A noble-hearted libertine stands up for love in an increasingly corrupt Edo in Kazuo Ikehiro’s adaptation of the well-known novel by Shin Hasegawa, In a Ring of Mountains (中山七里, Nakayama Shichiri, AKA 7 Miles to Nakayama). The son of a Daiei executive, Ikehiro joined the studio in 1950 working as an AD to Kenji Mizoguchi, Kazuo Mori, and Kon Ichikawa before being promoted to director in 1960 and then briefly demoted back to AD for annoying studio head Masaichi Nagata with the satirical content of his second film. Nevertheless, he later developed a close working relationship with top star Raizo Ichikawa and gained a reputation for unconventional jidaigeki displaying many of the techniques associated with the New Wave rather than the often more classically minded period films which were a Daiei mainstay.
In this rather more modern tale set sometime in the Edo era, Ichikawa stars as big guy around town Masakichi who is nevertheless viewed with suspicion by local law enforcement officer Tohachi (Koh Sugita) who rebukes him for spending too much time with “yakuza” while out on the road conducting business for the lumber yard where he works. As we’ll come to discover this is a bit rich because Tohachi is as bent as they come, later raiding a gambling den in order to seize the proceeds for himself while in cahoots with equally corrupt magistrate who is also Masakichi’s boss but has designs on his girlfriend Oshima (Tamao Nakamura). After Masakichi proposes to her and goes so far as to set up a house and set a date to solemnise the union, his boss rapes Oshima which leads to her committing suicide and Masakichi killing him thereafter heading out on the run vowing to be Tohachi’s enemy for evermore. Sometime later, however, he gets himself mixed up in intrigue in another town where the corrupt magistrate is actually running the illegal gambling den and taking advantage of a naive young man, Tokunosuke (Koichi Ose), to press him into debt while trying to get his hands on his fiancée Onaka (also Tamao Nakamura) who happens to look exactly like Oshima.

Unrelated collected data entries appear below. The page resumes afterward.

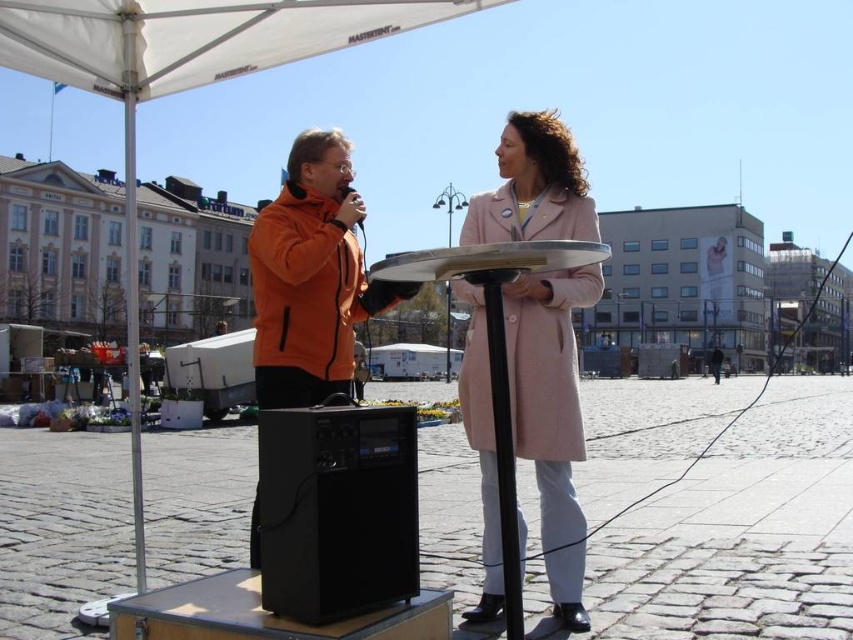 Can you confirm if pink wool coat at center is wider than black plastic speaker at center?

Yes.

Which is more to the right, pink wool coat at center or black plastic speaker at center?

pink wool coat at center is more to the right.

Which is in front, point (572, 292) or point (274, 588)?

Point (274, 588) is more forward.

Locate an element on the screen. The width and height of the screenshot is (853, 640). pink wool coat at center is located at coordinates (550, 417).

Can you confirm if pink wool coat at center is thinner than matte black microphone at center?

In fact, pink wool coat at center might be wider than matte black microphone at center.

Can you confirm if pink wool coat at center is bigger than matte black microphone at center?

Correct, pink wool coat at center is larger in size than matte black microphone at center.

What do you see at coordinates (550, 417) in the screenshot? I see `pink wool coat at center` at bounding box center [550, 417].

This screenshot has height=640, width=853. I want to click on pink wool coat at center, so click(x=550, y=417).

Who is more distant from viewer, (479,316) or (265,307)?

The point (265,307) is behind.

Does pink wool coat at center have a lesser width compared to orange fleece jacket at left?

Indeed, pink wool coat at center has a lesser width compared to orange fleece jacket at left.

Find the location of a particular element. The width and height of the screenshot is (853, 640). pink wool coat at center is located at coordinates (550, 417).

Something is very definitely rotten in Edo, the corruption so rampant as to be all but inescapable but Masakichi is so jaded that to begin with he doesn’t much care only to be reawakened on realising the same thing is happening again and to another woman who looks like his first love. Before he even sees her, he half-heartedly tries to warn Tokunosuke off gambling realising that he has no idea what he’s doing and seems to be having a run of very bad luck but Tokunosuke is a stubborn and insecure man who doesn’t know what’s good for him making one bad decision after another. When they are forced on the run together, Tokunosuke can’t help but feel his masculinity is being challenged by Masakichi’s infinite capability and is convinced that Onaka will eventually choose to leave with him. Consequently he repeatedly attempts to convince Onaka that Masakichi is a third wheel while quite obviously out of his depth and entirely incapable of protecting her from the mess that he has in part made through his series of poor decisions and general uselessness.

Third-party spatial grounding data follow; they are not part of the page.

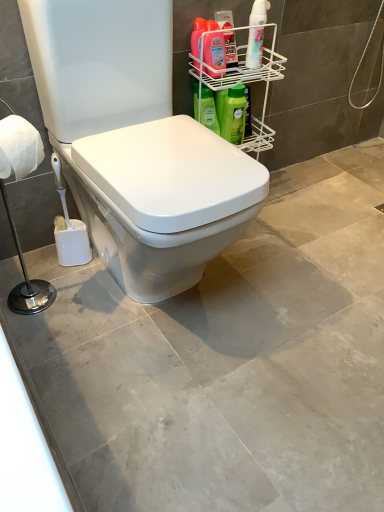 The image size is (384, 512). Identify the location of white wire rack at upper right. (244, 80).

The image size is (384, 512). I want to click on matte pink bottle at upper right, which is the 3th cleaning product from left to right, so (x=230, y=49).

In the scene shown: Which object is positioned more to the left, white wire rack at upper right or matte pink bottle at upper right, positioned as the 2th cleaning product in left-to-right order?

matte pink bottle at upper right, positioned as the 2th cleaning product in left-to-right order, is more to the left.

In order to click on shelf located on the right of matte pink bottle at upper right, positioned as the 2th cleaning product in left-to-right order in this screenshot , I will do click(244, 80).

From the picture: Is white wire rack at upper right in front of or behind matte pink bottle at upper right, the 4th cleaning product from the right, in the image?

Visually, white wire rack at upper right is located in front of matte pink bottle at upper right, the 4th cleaning product from the right.

Is white glossy spray bottle at upper right, the first cleaning product positioned from the right, wider or thinner than green matte bottle at upper right, the first cleaning product positioned from the left?

In the image, white glossy spray bottle at upper right, the first cleaning product positioned from the right, appears to be more narrow than green matte bottle at upper right, the first cleaning product positioned from the left.

Measure the distance from white glossy spray bottle at upper right, the first cleaning product positioned from the right, to green matte bottle at upper right, the 5th cleaning product when ordered from right to left.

In this case, the hero isn’t so much standing up to injustice in the corrupt Edo-era society as standing up for love, exorcising his guilt over having been unable to protect Oshima by ensuring that Tokunosuke and Onaka’s romance is allowed to blossom. Even so, Onaka eventually concedes that his eyes frighten her while he remains trapped in the past reassuring her that he is aware she and Oshima are not the same and has no desire to intrude on her romantic destiny. The final showdown literally takes place in the ruins of the destroyed society as the trio take refuge in an abandoned village, an entire house later collapsing as Masakichi fights off Tohachi’s goons while beset by a heavy mist. Making frequent use of dissolves and canted angles to reflect Masakichi’s listlessness and sense of despair along with a couple of songs performed by Yukio Hashi, Ikehiro’s jidaigeki drama is an unusually romantic affair as the hero stands up to injustice only indirectly as means of rescuing love from the oppressive corruptions of Edo-era society.